Pour mettre en place le Plan stratégique de Pôle emploi, pas question pour la direction de s’appuyer sur les qualifications pour assurer la qualité du service rendu. Il s’agit au contraire, dans un contexte de pénurie de moyens budgétaires, de rendre « flexibles » les agents, la définition des emplois et la gestion des compétences.

Pour atteindre ces objectifs, la direction fait comme si elle avait tous les droits et comme si elle pouvait remettre en cause à sa convenance la Classification de la CCN de Pôle emploi, la qualification reconnue aux agents, leur déroulement de carrière ainsi que l’exercice des missions de Pôle emploi.

Elle lance la négociation d’une GPEC étriquée, sans moyens, destinée à « accompagner », éventuellement par des primes, les « évolutions stratégiques » de Pôle emploi et à faire disparaître certains emplois et certaines qualifications ; c’est ce qui la conduit notamment à « liquider les liquidateurs » ou à transformer les Psychologues du travail en Super-Conseillers de l’évolution professionnelle.

Pour avancer dans ce sens la direction de Pôle emploi a besoin de s’appuyer sur le Référentiel des Métiers qui avait été conçu pour une autre classification.

Le problème est que ce Référentiel des Métiers tourne le dos à la Classification des emplois en vigueur qu’il remet en cause, ainsi qu’au jugement du 7 janvier 2016 de la Cour d’Appel de Paris.

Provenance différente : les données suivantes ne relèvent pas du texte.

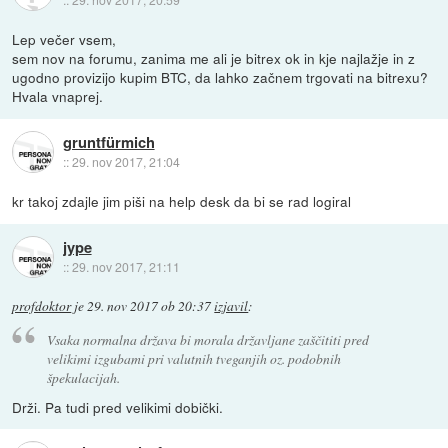
Lep večer vsem,
sem nov na forumu, zanima me ali je bitrex ok in kje najlažje in z
ugodno provizijo kupim BTC, da lahko začnem trgovati na bitrexu?
Hvala vnaprej.
gruntfürmich
::
29. nov 2017, 21:04
kr takoj zdajle jim piši na help desk da bi se rad logiral
jype
::
29. nov 2017, 21:11
profdoktor
je
29. nov 2017 ob 20:37
izjavil
:
Vsaka normalna država bi morala državljane zaščititi pred
velikimi izgubami pri valutnih tveganjih oz. podobnih
špekulacijah.
Drži. Pa tudi pred velikimi dobički.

C’est cette remise cause qui a conduit FO, la CGT et le SNU/FSU de Pôle emploi à demander au Tribunal de Grande Instance de Paris d’interdire la mise en œuvre de ce Référentiel des Métiers.

Le jugement du Tribunal doit être prononcé le 20 septembre prochain.

Cette date est connue depuis le mois de juin dernier. La seule conséquence qu’en a tirée la direction de Pôle emploi a été de se lancer dans une sorte de fuite en avant comme si elle voulait rendre irréversibles ses réformes, au mépris des droits des agents et des décisions de justice. Pour la CGT, il n’est pas question d’accepter ce coup de force ni les tentatives d’intimidation auxquelles se livre Pôle emploi.

Que l’utilisation du Référentiel des Métiers soit interdite ou non par le TGI le 20 septembre prochain, il nous restera à obtenir la reprise de la négociation de la Classification des emplois de la CCN qui est seule de nature à permettre au personnel de Pôle emploi d’obtenir satisfaction en matière de reconnaissance des qualifications et de déroulement de carrière.